The following is the link to this briefing: Most Frequent Principal Diagnoses for Inpatient Stays in U.S. Hospitals, 2018 #277 (ahrq.gov)

Some key questions to ask yourself and your organization or department about is:

  1. What was my hospital/organizations top hospital principal diagnosis in the years 2018, 2019 and 2020?
    1. Run a report on the top 20 principal diagnoses
    2. Include payer (Medicare, Medicaid, Private Insurance, Self-Pay, Other)
    3. Include age and gender of the patient
    4. Include length of stay, charges and the MS-DRG
  2. What were the highest and lowest charges for that specific diagnosis.
    1. Determine the mean
  3. What was the highest and lowest length of stay for that specific diagnosis?
    1. Determine the mean
  4. Was there a documentation and coding audit/review conducted on at least 5% or more of the top 20 principal diagnosis encounters?  
    1. If yes, what did the results indicate?
    2. Compare the results/accuracy from year to year
  5. Does your coding compliance audit plan include auditing the most frequent (top 20) hospital principal diagnosis encounters? (and determine …What MS-DRGs do these represent?)
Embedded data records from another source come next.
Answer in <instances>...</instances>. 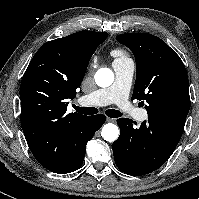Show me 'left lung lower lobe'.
Here are the masks:
<instances>
[{"label": "left lung lower lobe", "mask_w": 199, "mask_h": 199, "mask_svg": "<svg viewBox=\"0 0 199 199\" xmlns=\"http://www.w3.org/2000/svg\"><path fill=\"white\" fill-rule=\"evenodd\" d=\"M117 124L120 136L112 144L114 160L121 171L130 175H145L160 168L183 133V129L153 118L143 121L139 128L126 118H119Z\"/></svg>", "instance_id": "obj_1"}]
</instances>
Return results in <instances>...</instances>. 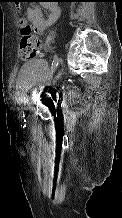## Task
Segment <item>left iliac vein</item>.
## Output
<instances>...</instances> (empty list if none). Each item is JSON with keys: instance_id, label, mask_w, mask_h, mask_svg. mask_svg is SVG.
Wrapping results in <instances>:
<instances>
[{"instance_id": "left-iliac-vein-1", "label": "left iliac vein", "mask_w": 122, "mask_h": 218, "mask_svg": "<svg viewBox=\"0 0 122 218\" xmlns=\"http://www.w3.org/2000/svg\"><path fill=\"white\" fill-rule=\"evenodd\" d=\"M62 73H63V69H60L54 78L53 84L56 83V81L60 78Z\"/></svg>"}]
</instances>
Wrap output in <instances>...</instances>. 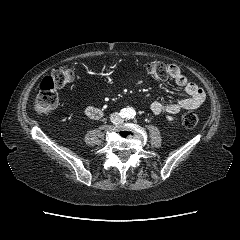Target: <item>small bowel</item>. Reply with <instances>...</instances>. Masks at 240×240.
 <instances>
[{
	"instance_id": "obj_1",
	"label": "small bowel",
	"mask_w": 240,
	"mask_h": 240,
	"mask_svg": "<svg viewBox=\"0 0 240 240\" xmlns=\"http://www.w3.org/2000/svg\"><path fill=\"white\" fill-rule=\"evenodd\" d=\"M168 77L183 89L186 98L174 102L154 101L150 110L154 115L178 114L183 110H194L200 107L205 101V92L197 84L188 81L176 65H169Z\"/></svg>"
}]
</instances>
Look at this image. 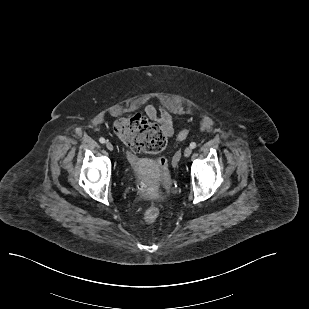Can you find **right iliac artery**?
<instances>
[{
	"label": "right iliac artery",
	"instance_id": "1",
	"mask_svg": "<svg viewBox=\"0 0 309 309\" xmlns=\"http://www.w3.org/2000/svg\"><path fill=\"white\" fill-rule=\"evenodd\" d=\"M99 141H100V143H102V144H104V143L106 142V140H105L103 137H101V138L99 139Z\"/></svg>",
	"mask_w": 309,
	"mask_h": 309
}]
</instances>
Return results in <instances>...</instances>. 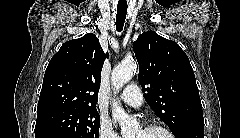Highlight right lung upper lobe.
I'll return each instance as SVG.
<instances>
[{
  "label": "right lung upper lobe",
  "mask_w": 240,
  "mask_h": 138,
  "mask_svg": "<svg viewBox=\"0 0 240 138\" xmlns=\"http://www.w3.org/2000/svg\"><path fill=\"white\" fill-rule=\"evenodd\" d=\"M106 57L108 53L92 33L65 42L47 66L37 115L59 109H96Z\"/></svg>",
  "instance_id": "cb5924a9"
}]
</instances>
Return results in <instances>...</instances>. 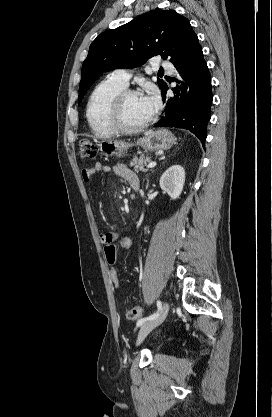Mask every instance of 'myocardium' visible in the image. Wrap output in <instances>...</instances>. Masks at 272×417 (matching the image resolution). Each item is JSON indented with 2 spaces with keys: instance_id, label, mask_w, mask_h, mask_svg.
<instances>
[{
  "instance_id": "obj_1",
  "label": "myocardium",
  "mask_w": 272,
  "mask_h": 417,
  "mask_svg": "<svg viewBox=\"0 0 272 417\" xmlns=\"http://www.w3.org/2000/svg\"><path fill=\"white\" fill-rule=\"evenodd\" d=\"M133 95H139V92L132 89H124L118 95H116V97L113 99L110 105L109 123L116 132L124 134L137 133L151 125L155 119V115L153 114L146 122L138 126H127L126 124H124V122L122 121L123 105L126 99L129 96Z\"/></svg>"
}]
</instances>
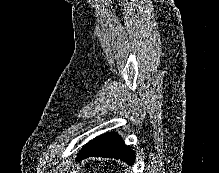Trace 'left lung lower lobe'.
<instances>
[{"instance_id": "1", "label": "left lung lower lobe", "mask_w": 219, "mask_h": 173, "mask_svg": "<svg viewBox=\"0 0 219 173\" xmlns=\"http://www.w3.org/2000/svg\"><path fill=\"white\" fill-rule=\"evenodd\" d=\"M91 156L121 159L130 165L135 161L134 151L114 132L103 134L83 146L77 155V160Z\"/></svg>"}]
</instances>
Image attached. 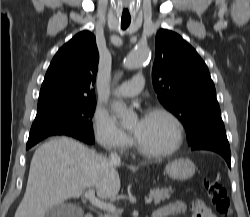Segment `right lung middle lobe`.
<instances>
[{"label": "right lung middle lobe", "mask_w": 250, "mask_h": 217, "mask_svg": "<svg viewBox=\"0 0 250 217\" xmlns=\"http://www.w3.org/2000/svg\"><path fill=\"white\" fill-rule=\"evenodd\" d=\"M95 101H83L37 111L26 149L52 135H67L86 143H94L91 118Z\"/></svg>", "instance_id": "1"}]
</instances>
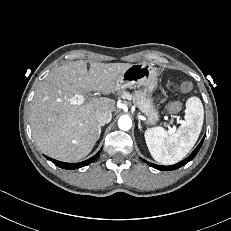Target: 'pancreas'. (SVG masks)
Masks as SVG:
<instances>
[{"mask_svg": "<svg viewBox=\"0 0 231 231\" xmlns=\"http://www.w3.org/2000/svg\"><path fill=\"white\" fill-rule=\"evenodd\" d=\"M120 98H123V99H131V95H130L128 92H126V91H122V92L120 93Z\"/></svg>", "mask_w": 231, "mask_h": 231, "instance_id": "cf45deb5", "label": "pancreas"}]
</instances>
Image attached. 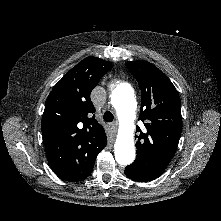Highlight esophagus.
Masks as SVG:
<instances>
[{
    "instance_id": "esophagus-1",
    "label": "esophagus",
    "mask_w": 221,
    "mask_h": 221,
    "mask_svg": "<svg viewBox=\"0 0 221 221\" xmlns=\"http://www.w3.org/2000/svg\"><path fill=\"white\" fill-rule=\"evenodd\" d=\"M111 129H112L113 133H116L117 129H118V123L117 122L111 123Z\"/></svg>"
}]
</instances>
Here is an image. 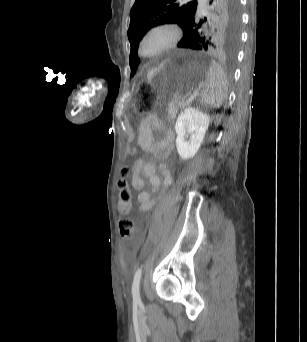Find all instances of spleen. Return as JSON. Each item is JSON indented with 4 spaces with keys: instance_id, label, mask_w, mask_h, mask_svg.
Masks as SVG:
<instances>
[{
    "instance_id": "3e777b00",
    "label": "spleen",
    "mask_w": 307,
    "mask_h": 342,
    "mask_svg": "<svg viewBox=\"0 0 307 342\" xmlns=\"http://www.w3.org/2000/svg\"><path fill=\"white\" fill-rule=\"evenodd\" d=\"M213 64L209 66L203 92L200 93V100L203 104H209L212 108H220L227 96L226 76L216 62L215 58L210 60Z\"/></svg>"
}]
</instances>
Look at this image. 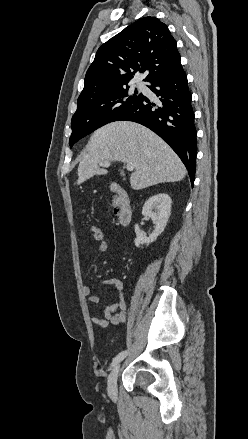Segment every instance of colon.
Returning <instances> with one entry per match:
<instances>
[{
	"label": "colon",
	"instance_id": "5ec220e1",
	"mask_svg": "<svg viewBox=\"0 0 248 439\" xmlns=\"http://www.w3.org/2000/svg\"><path fill=\"white\" fill-rule=\"evenodd\" d=\"M91 235L95 241H102L103 239V231L98 226H92Z\"/></svg>",
	"mask_w": 248,
	"mask_h": 439
}]
</instances>
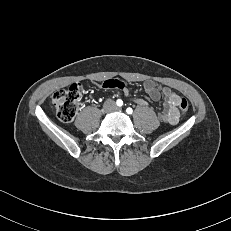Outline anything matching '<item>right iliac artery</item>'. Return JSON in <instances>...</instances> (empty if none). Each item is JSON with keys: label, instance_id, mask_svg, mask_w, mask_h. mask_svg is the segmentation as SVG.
<instances>
[{"label": "right iliac artery", "instance_id": "obj_1", "mask_svg": "<svg viewBox=\"0 0 231 231\" xmlns=\"http://www.w3.org/2000/svg\"><path fill=\"white\" fill-rule=\"evenodd\" d=\"M116 104H117L118 106H122V105H123V101L120 100V99H118L117 102H116Z\"/></svg>", "mask_w": 231, "mask_h": 231}]
</instances>
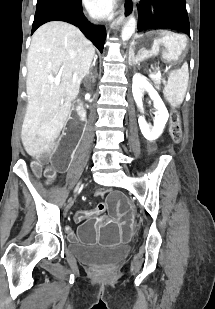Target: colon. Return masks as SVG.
Here are the masks:
<instances>
[{"mask_svg":"<svg viewBox=\"0 0 215 309\" xmlns=\"http://www.w3.org/2000/svg\"><path fill=\"white\" fill-rule=\"evenodd\" d=\"M170 131L173 141L175 143H179L181 141L182 131H181L180 115L176 109H173L171 111ZM46 174L48 182H51L55 177V170L53 168H48Z\"/></svg>","mask_w":215,"mask_h":309,"instance_id":"colon-1","label":"colon"}]
</instances>
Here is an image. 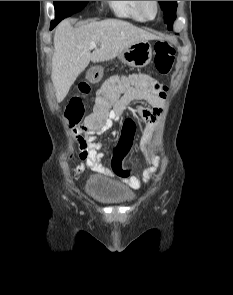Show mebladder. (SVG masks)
Listing matches in <instances>:
<instances>
[{
  "label": "bladder",
  "instance_id": "obj_1",
  "mask_svg": "<svg viewBox=\"0 0 233 295\" xmlns=\"http://www.w3.org/2000/svg\"><path fill=\"white\" fill-rule=\"evenodd\" d=\"M86 195L105 204H127L135 199V192L128 186L116 182L106 176L94 175L85 186Z\"/></svg>",
  "mask_w": 233,
  "mask_h": 295
}]
</instances>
As we look over this report/briefing and the above questions, we must REMEMBER, that the principal diagnosis coding and reporting guidelines (found in Section II of the Official Guidelines for Coding and Reporting), which tell us that the circumstances of the admission govern the selection the principal diagnosis. In addition, according to the Uniform Hospital Discharge Data Set (UHDDS) the principal diagnosis is defined as “that condition established after study to be chiefly responsible for occasioning the admission of the patient to the hospital for care.” When coding and reporting the principal diagnosis for inpatient hospital encounters (stays), both of these guidelines need to be applied with the utmost accuracy.

In conclusion, you will want to take the next step, which is to take the time to discuss this HCUP briefing and your specific coding audit plan with your Compliance Team, Revenue Cycle, HIM Coding staff and Internal/External Auditing leadership.